The best review for The Stand is to read Stephen King's book on which the screenplay is based. That might be somewhat time consuming since the uncut edition runs well over a thousand pages, thus defeating the purpose of a "review". But there's no plot summary that can beat it.
As the title suggests, the story is about a stand between the forces of good and evil. The end of world arrives with the escape of a lethal virus from a government laboratory. The virus spreads like wildfire and soon most of the world's population has succumbed to it, except for a few survivors. These few serve as the apostles of good and evil, and they are chosen by Mother Abigail (Ruby Dee), the leader of the good forces who is 106 years old and bakes her own bread, and Randall Flagg (Jamey Sheridan), the leader of the evil forces.
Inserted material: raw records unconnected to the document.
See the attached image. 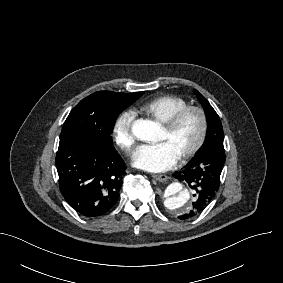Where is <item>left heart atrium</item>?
<instances>
[{"instance_id": "obj_1", "label": "left heart atrium", "mask_w": 283, "mask_h": 283, "mask_svg": "<svg viewBox=\"0 0 283 283\" xmlns=\"http://www.w3.org/2000/svg\"><path fill=\"white\" fill-rule=\"evenodd\" d=\"M180 155L166 142L140 145L132 154V165L140 170L159 173L172 168Z\"/></svg>"}]
</instances>
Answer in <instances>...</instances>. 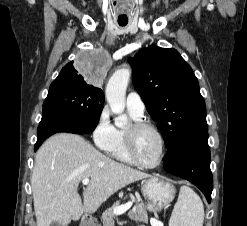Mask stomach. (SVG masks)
<instances>
[{
  "mask_svg": "<svg viewBox=\"0 0 247 226\" xmlns=\"http://www.w3.org/2000/svg\"><path fill=\"white\" fill-rule=\"evenodd\" d=\"M143 196L148 200L150 211H160L165 208L175 196V187L165 179L150 177L141 183Z\"/></svg>",
  "mask_w": 247,
  "mask_h": 226,
  "instance_id": "stomach-1",
  "label": "stomach"
}]
</instances>
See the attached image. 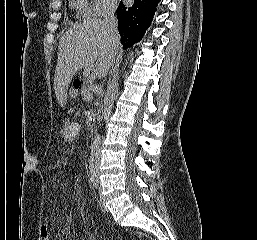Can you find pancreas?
<instances>
[{
  "label": "pancreas",
  "instance_id": "cf45deb5",
  "mask_svg": "<svg viewBox=\"0 0 257 240\" xmlns=\"http://www.w3.org/2000/svg\"><path fill=\"white\" fill-rule=\"evenodd\" d=\"M89 83H90V81L87 80V81L85 82V84L83 85L82 90H81V95H82V97H83V100H85V101H87L88 99H90V98H88V96H87V94H88V92H89V88H90Z\"/></svg>",
  "mask_w": 257,
  "mask_h": 240
}]
</instances>
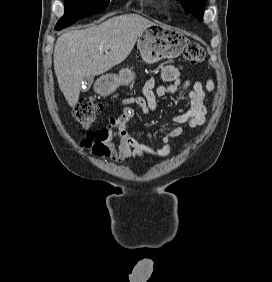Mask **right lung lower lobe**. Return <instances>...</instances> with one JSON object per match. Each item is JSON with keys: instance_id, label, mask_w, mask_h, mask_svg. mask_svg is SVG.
Returning a JSON list of instances; mask_svg holds the SVG:
<instances>
[{"instance_id": "1", "label": "right lung lower lobe", "mask_w": 272, "mask_h": 282, "mask_svg": "<svg viewBox=\"0 0 272 282\" xmlns=\"http://www.w3.org/2000/svg\"><path fill=\"white\" fill-rule=\"evenodd\" d=\"M62 28H56V30H61Z\"/></svg>"}]
</instances>
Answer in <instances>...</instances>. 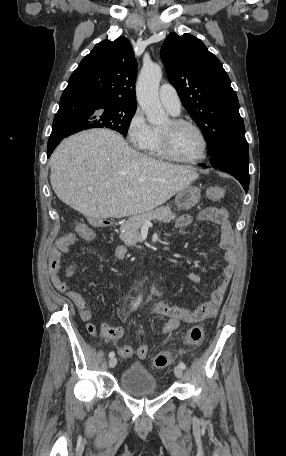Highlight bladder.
<instances>
[{
  "mask_svg": "<svg viewBox=\"0 0 286 456\" xmlns=\"http://www.w3.org/2000/svg\"><path fill=\"white\" fill-rule=\"evenodd\" d=\"M120 386L136 397L155 395L160 392L155 377L139 363H134L123 371Z\"/></svg>",
  "mask_w": 286,
  "mask_h": 456,
  "instance_id": "31cf9c89",
  "label": "bladder"
}]
</instances>
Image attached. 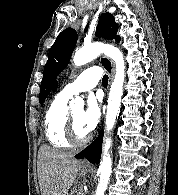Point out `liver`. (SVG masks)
<instances>
[{
    "label": "liver",
    "instance_id": "1",
    "mask_svg": "<svg viewBox=\"0 0 178 195\" xmlns=\"http://www.w3.org/2000/svg\"><path fill=\"white\" fill-rule=\"evenodd\" d=\"M79 172L72 155L42 145L38 153V181L41 195H68Z\"/></svg>",
    "mask_w": 178,
    "mask_h": 195
}]
</instances>
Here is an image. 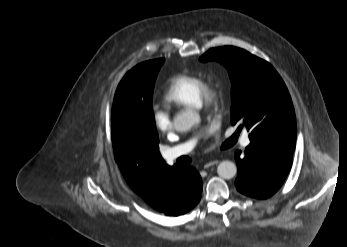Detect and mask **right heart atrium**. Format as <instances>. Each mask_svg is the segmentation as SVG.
<instances>
[{"mask_svg": "<svg viewBox=\"0 0 347 247\" xmlns=\"http://www.w3.org/2000/svg\"><path fill=\"white\" fill-rule=\"evenodd\" d=\"M153 122L156 128L165 133L169 132L173 127V122L169 114L161 109H156L153 112Z\"/></svg>", "mask_w": 347, "mask_h": 247, "instance_id": "obj_1", "label": "right heart atrium"}]
</instances>
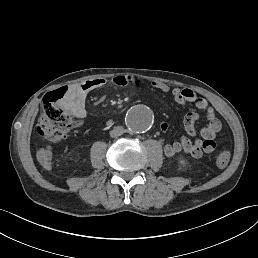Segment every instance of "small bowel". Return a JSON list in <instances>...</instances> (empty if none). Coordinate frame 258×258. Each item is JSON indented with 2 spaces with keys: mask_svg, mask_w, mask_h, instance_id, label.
<instances>
[{
  "mask_svg": "<svg viewBox=\"0 0 258 258\" xmlns=\"http://www.w3.org/2000/svg\"><path fill=\"white\" fill-rule=\"evenodd\" d=\"M140 79L135 76L117 75L112 79V84L117 87L136 86L140 84ZM107 80L96 78L74 84L69 87V93L62 102V107L73 116L83 119L86 117L85 103L89 93L104 87ZM153 87L168 92V85L162 82H153ZM172 95L175 101L180 105L194 104L199 110L206 112L207 125L201 130V139L192 140L196 136V123L199 115L196 112H189L184 118V128L188 136H182L179 140L164 145L163 152L167 157H173L179 153H185L193 158H200L203 154L212 153L215 150V139L221 130V122L215 116L214 110L209 107L207 100L196 95L188 88H174ZM167 123L161 124V129L166 130ZM37 160L40 165L50 170L53 166L52 150L46 146L37 151Z\"/></svg>",
  "mask_w": 258,
  "mask_h": 258,
  "instance_id": "obj_1",
  "label": "small bowel"
}]
</instances>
The forces of the good gather in Boulder, Colorado, and the forces of evil gather in Las Vegas. One of the subplots in this movie is the blossoming romance between Stu Redman (Gary Sinise) and Frannie Goldsmith (Molly Ringwald), which leads to the betrayal by Harold Lauder (Corin Nemec) who is actually influenced by Nadine Cross (Laura San Giacomo) who was originally involved with Rock 'n' Roller Larry Underwood (Adam Storke), but is actually the concubine of Randall Flagg (as you can see it's pretty twisted). Then we have some free spirit adventures like those of the Trashcan Man (Matt Frewer), The Monster Shouter (Kareem Abdul-Jabbar), Tom Cullen (Bill Fagerbakke), and the dreams and nightmares of the individual people. All together it makes for a gripping Stephen King tale.
The effects involving the face morphing of Randall Flagg were very effective. The acting was quite good, but the screenplay was too long. The movie could've been shortened by at least one episode. The end sucks.